July 22, 2020
Hunting down code hotspots is probably the most common task for Java profilers. JDK Flight Recorder (JFR) and Mission Control (MC) are free and open source performance/profiling products available with OpenJDK 11. They have a few powerful tools for code execution profiling.
In this article, I would like to walk you through the code profiling features they offer.
What is a code hotspot?
Usually, you are starting a profiler when there is a performance problem, or you want to optimize code to meet specific performance goals. “Performance” is most commonly expressed as execution time (time needed to execute operation) or throughput (number of operations executed per time unit).
If you want to reduce the time spent on a request, it is obvious to focus on code that takes the longest to run. This is what we call “hot code” or “code hotspots.” Profilers are great tools for identifying “code hotspots” and JFR + MC is an excellent profiler combo.
Let’s launch the application and start profiling, right?
Starting profiling with Mission Control
We will work with OpenJDK 11 and Mission Control 7.1, JDK Flight Recorder is integrated into OpenJDK 11. You can get the distribution of OpenJDK and Mission Control for your OS from Liberica if you don’t have them already.
If you stick with Java 8, Flight Recorder support is available with OpenJDK 8u262. You can find more details in this post by BellSoft.
You can use mission control with either a locally running JVM or a remote one. In the latter case, you need JMX port configured on a remote JVM.
Of course, you would need an application you will profile and some load to keep it busy.
Working with Local JVM
Locally running JVM processes are listed in the “JVM Browser” view. You need to identify the JVM you want to profile. Besides, you can either open the JMX console for that JVM or control flight recorder.
Working with remote JVM
With OpenJDK, Flight Recorder is available remotely via JMX. As might be expected, you would need a JMX socket configured on JVM that you would like to profile.
There are two ways to make the JMX socket available:
- JMX could be enabled via JVM command-line arguments.
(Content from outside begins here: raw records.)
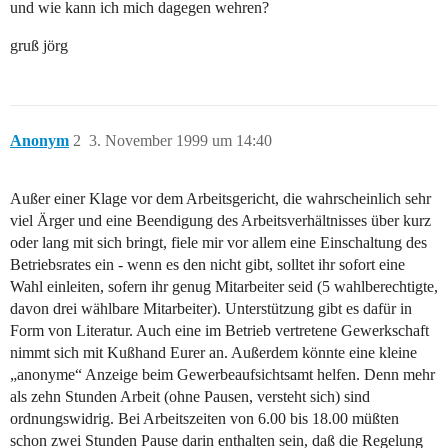
und wie kann ich mich dagegen wehren?
gruß jörg
Anonym
2
3. November 1999 um 14:40
Außer einer Klage vor dem Arbeitsgericht, die wahrscheinlich sehr
viel Ärger und eine Beendigung des Arbeitsverhältnisses über kurz
oder lang mit sich bringt, fiele mir vor allem eine Einschaltung des
Betriebsrates ein - wenn es den nicht gibt, solltet ihr sofort eine
Wahl einleiten, sofern ihr genug Mitarbeiter seid (5 wahlberechtigte,
davon drei wählbare Mitarbeiter). Unterstützung gibt es dafür in
Form von Literatur. Auch eine im Betrieb vertretene Gewerkschaft
nimmt sich mit Kußhand Eurer an. Außerdem könnte eine kleine
„anonyme“ Anzeige beim Gewerbeaufsichtsamt helfen. Denn mehr
als zehn Stunden Arbeit (ohne Pausen, versteht sich) sind
ordnungswidrig. Bei Arbeitszeiten von 6.00 bis 18.00 müßten
schon zwei Stunden Pause darin enthalten sein, daß die Regelung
You can find the required configuration options in the official documentation.
- Using the
jcmdcommand, you can start the JMX socket on JVM with no up-front configuration and no restart necessary.
Below is an example of a command to start JMX with minimal configuration, you would need to know the PID of a process and be logged under the same user as the target JVM.
jcmd PID ManagementAgent.start \ jmxremote.authenticate=false \ jmxremote.ssl=false \ jmxremote.port=5555
Once the command is executed, you can connect to your JVM via port 5555 using the instruction in the following pages.
If the JVM you want to profile is behind NAT/firewall (e.g., it is running within Kubernetes), you may need to use port forwarding and additional configuration tweaks to make JMX work.
Having configured the JMX socket, you need to add remote JVM to it in the “JVM Browser” view. Click the button
Before starting the profiler
Before starting profiling and focusing on code, it would be nice to get an overall CPU usage picture on the host where your JVM is running.
- Is the CPU overutilized?
- Do other processes compete for CPU resources?
- How much CPU is the JVM process consuming?
- Which Java threads account for the highest CPU usage?
Answers to these questions will help you to choose the right reports in Mission Control later.
These questions could be resolved with standard system tools such as top and pidstats, but it is also possible to use JMX console in Mission Control.
Mission Control JMX Console and Thread monitor
Before starting Flight Recorder, I always recommend looking at the JMX console built into Mission Control.
With JMX console, you can both monitor the system and process CPU usage. These metrics are available at the overview tab.
You can observe CPU usage per thread as well, which is quite beneficial information for code execution profiling. You need to go to the “Threads” tab and check the “CPU Profiling” box above the table of threads. After this, you could see values in the “Total CPU Usage” column.
Pay attention, though, that Mission Control shows the percent of CPU usage from all cores available on the host. As a single thread cannot consume more than a single core, in that table, 100% / N (where N is the number of cores) is the max value you can see.
What if JMX is not an option?
What if you have console access to JVM, but no way to connect to it via JMX?
You can still record JFR files using jcmd, then copy them to your machine and open in Mission Control. I will elaborate on this scenario later in this article.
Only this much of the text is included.